BEGIN The data

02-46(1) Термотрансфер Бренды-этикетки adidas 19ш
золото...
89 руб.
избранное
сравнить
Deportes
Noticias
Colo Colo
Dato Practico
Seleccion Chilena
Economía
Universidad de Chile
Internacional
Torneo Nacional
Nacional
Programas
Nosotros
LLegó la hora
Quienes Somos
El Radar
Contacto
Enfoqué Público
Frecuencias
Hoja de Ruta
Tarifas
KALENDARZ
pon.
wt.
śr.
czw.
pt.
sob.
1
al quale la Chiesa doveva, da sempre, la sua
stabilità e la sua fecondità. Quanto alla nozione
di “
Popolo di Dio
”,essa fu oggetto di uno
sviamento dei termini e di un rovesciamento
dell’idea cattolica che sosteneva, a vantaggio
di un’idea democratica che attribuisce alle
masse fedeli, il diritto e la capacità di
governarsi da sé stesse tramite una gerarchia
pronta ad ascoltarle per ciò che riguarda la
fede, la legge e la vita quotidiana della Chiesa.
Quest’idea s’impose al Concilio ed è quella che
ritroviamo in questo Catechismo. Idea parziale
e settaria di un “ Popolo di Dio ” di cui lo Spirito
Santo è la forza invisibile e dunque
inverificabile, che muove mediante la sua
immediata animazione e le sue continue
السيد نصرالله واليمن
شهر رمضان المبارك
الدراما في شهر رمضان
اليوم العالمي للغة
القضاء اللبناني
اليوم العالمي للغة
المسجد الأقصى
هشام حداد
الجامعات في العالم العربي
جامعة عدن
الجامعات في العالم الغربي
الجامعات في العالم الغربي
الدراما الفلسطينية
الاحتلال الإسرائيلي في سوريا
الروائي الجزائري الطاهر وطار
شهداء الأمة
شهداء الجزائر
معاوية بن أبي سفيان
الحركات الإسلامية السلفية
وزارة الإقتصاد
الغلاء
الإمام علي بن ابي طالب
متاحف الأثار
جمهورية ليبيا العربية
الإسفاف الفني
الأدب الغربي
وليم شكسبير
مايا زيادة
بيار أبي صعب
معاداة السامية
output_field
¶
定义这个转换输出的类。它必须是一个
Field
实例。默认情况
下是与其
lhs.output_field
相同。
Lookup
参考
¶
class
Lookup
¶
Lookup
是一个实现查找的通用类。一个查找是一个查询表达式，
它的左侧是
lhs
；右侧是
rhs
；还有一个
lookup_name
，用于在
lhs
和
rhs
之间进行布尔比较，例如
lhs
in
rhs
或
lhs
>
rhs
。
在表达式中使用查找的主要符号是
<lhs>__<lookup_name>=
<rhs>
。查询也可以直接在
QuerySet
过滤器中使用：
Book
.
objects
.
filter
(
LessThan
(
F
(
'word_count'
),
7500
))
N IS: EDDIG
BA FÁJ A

END The data
BEGIN The data

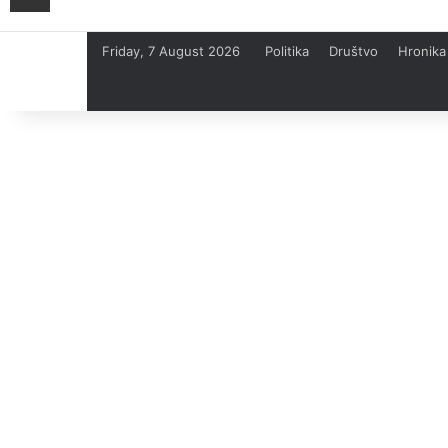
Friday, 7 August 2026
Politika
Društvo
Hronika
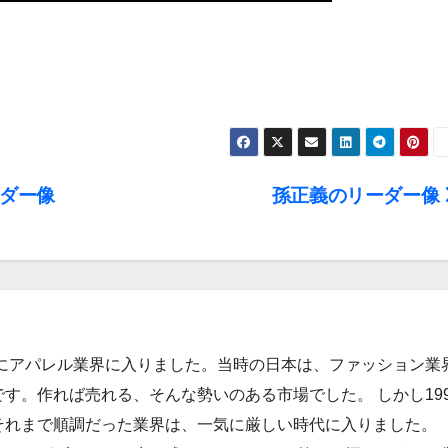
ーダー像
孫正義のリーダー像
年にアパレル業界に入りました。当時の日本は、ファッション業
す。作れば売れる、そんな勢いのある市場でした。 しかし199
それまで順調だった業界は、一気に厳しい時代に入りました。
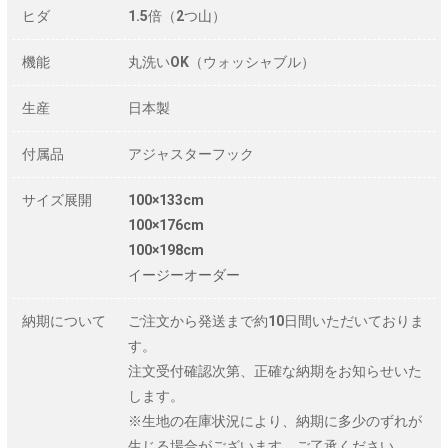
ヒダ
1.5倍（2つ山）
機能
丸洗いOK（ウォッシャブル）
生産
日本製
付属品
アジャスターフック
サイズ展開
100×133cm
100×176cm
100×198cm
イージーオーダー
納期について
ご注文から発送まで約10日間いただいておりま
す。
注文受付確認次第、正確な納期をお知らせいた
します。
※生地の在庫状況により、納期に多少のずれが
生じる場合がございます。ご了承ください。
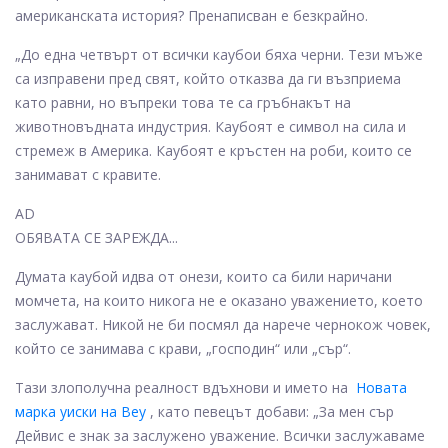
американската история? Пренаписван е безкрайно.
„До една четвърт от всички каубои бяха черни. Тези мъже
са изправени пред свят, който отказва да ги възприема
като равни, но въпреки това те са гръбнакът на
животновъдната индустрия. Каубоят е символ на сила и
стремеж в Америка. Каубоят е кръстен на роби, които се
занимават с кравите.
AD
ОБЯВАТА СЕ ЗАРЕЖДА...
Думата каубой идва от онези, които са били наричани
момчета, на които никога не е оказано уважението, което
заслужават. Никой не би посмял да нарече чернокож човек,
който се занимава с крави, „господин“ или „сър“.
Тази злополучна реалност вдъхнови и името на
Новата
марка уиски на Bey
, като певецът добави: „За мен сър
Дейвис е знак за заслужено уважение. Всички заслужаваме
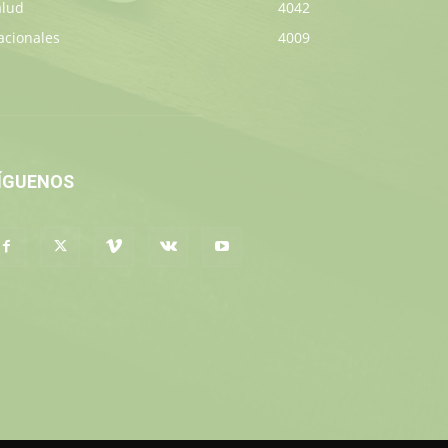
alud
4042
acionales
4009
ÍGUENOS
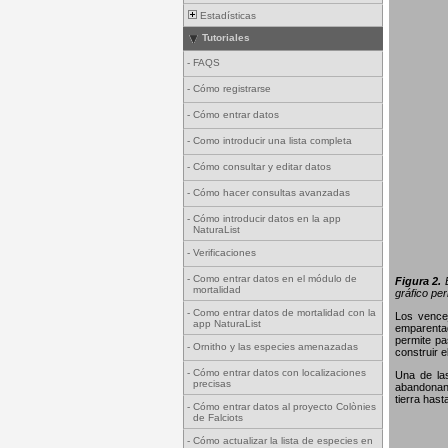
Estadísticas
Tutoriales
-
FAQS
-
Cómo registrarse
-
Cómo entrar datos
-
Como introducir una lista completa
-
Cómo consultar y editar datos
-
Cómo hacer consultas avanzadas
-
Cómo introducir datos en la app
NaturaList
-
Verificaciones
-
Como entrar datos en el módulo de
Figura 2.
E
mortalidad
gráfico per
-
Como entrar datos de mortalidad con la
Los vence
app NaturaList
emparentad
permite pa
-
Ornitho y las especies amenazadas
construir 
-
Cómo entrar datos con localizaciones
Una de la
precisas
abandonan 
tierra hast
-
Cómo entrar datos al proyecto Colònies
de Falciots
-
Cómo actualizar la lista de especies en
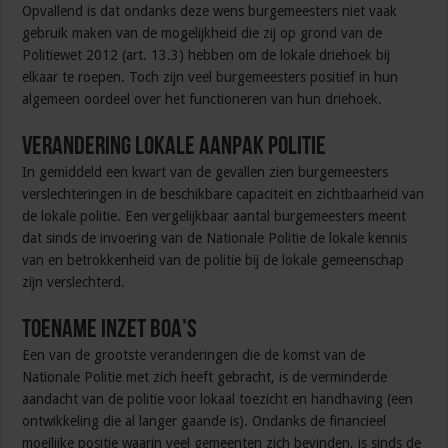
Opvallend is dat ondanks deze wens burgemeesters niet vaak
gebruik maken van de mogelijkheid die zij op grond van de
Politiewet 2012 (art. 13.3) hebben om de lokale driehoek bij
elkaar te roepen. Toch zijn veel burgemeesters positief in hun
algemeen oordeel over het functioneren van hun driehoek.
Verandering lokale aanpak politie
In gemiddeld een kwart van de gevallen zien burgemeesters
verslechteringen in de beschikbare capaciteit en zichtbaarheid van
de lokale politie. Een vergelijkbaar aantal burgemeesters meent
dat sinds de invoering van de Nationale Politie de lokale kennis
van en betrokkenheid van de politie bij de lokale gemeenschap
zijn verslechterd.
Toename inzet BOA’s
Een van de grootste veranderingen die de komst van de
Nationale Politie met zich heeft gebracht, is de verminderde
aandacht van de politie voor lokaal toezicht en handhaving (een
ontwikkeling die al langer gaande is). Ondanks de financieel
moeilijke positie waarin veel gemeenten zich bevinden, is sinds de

END The data
BEGIN The data

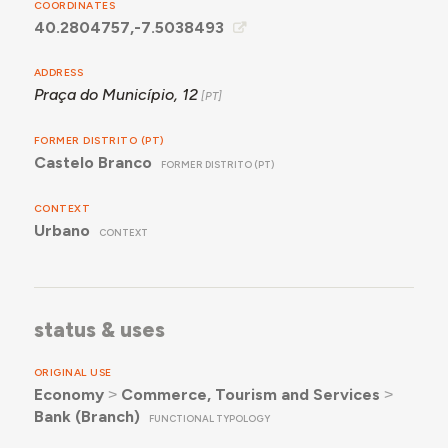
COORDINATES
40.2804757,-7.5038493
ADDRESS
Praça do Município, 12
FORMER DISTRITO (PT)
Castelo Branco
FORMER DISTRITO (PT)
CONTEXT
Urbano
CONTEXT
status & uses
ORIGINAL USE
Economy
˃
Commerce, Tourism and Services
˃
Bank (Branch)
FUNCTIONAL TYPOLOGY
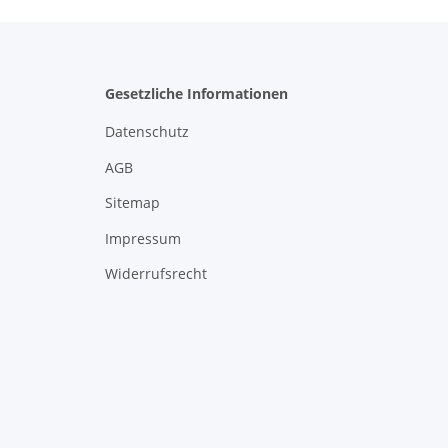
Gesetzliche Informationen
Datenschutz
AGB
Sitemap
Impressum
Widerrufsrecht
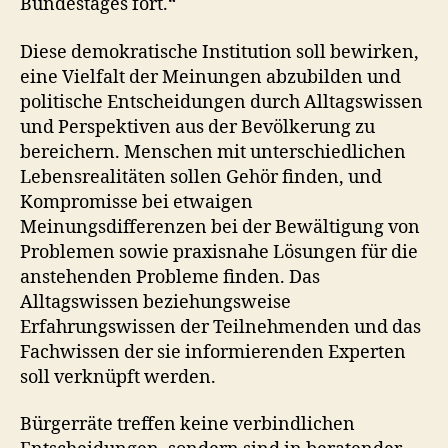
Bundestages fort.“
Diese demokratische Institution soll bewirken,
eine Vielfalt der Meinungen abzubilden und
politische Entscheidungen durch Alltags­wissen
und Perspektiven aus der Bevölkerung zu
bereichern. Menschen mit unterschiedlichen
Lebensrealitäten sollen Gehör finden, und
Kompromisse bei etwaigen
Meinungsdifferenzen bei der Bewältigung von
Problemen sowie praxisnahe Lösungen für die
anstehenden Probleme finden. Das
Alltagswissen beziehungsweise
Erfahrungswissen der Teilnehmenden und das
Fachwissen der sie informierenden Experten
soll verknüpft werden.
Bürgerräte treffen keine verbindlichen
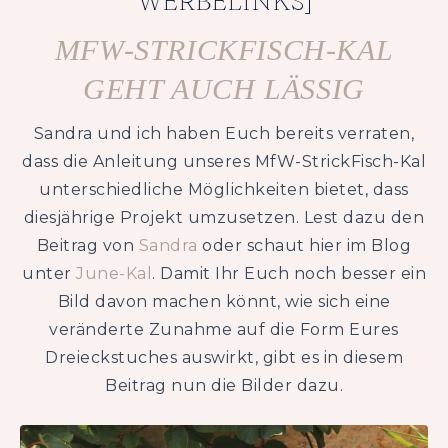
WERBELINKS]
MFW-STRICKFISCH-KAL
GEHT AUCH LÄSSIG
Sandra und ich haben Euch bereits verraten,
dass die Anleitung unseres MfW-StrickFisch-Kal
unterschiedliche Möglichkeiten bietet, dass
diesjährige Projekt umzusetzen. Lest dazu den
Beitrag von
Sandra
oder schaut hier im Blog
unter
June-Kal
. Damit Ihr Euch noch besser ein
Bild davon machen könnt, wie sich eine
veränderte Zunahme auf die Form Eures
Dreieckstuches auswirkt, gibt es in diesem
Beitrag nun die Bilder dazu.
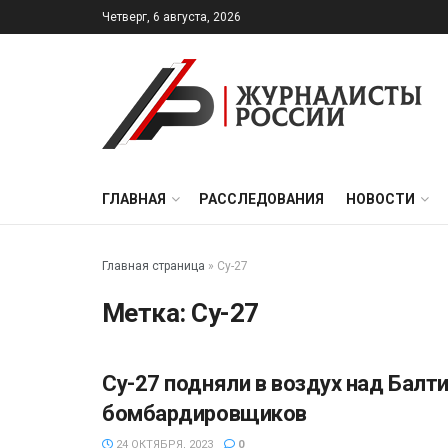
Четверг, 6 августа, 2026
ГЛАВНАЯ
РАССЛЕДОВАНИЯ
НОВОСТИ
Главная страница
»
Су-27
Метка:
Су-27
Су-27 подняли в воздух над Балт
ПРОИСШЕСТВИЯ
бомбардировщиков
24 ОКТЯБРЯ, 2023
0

END The data

Aim of the exercise. I would like the exact lines from the data above, starting with the one that holds "app NaturaList" and going on through the one that holds "dat sinds de", without the pictures.

Written response.
app NaturaList
emparentad
permite pa
-
Ornitho y las especies amenazadas
construir 
-
Cómo entrar datos con localizaciones
Una de la
precisas
abandonan 
tierra hast
-
Cómo entrar datos al proyecto Colònies
de Falciots
-
Cómo actualizar la lista de especies en
Opvallend is dat ondanks deze wens burgemeesters niet vaak
gebruik maken van de mogelijkheid die zij op grond van de
Politiewet 2012 (art. 13.3) hebben om de lokale driehoek bij
elkaar te roepen. Toch zijn veel burgemeesters positief in hun
algemeen oordeel over het functioneren van hun driehoek.
Verandering lokale aanpak politie
In gemiddeld een kwart van de gevallen zien burgemeesters
verslechteringen in de beschikbare capaciteit en zichtbaarheid van
de lokale politie. Een vergelijkbaar aantal burgemeesters meent
dat sinds de invoering van de Nationale Politie de lokale kennis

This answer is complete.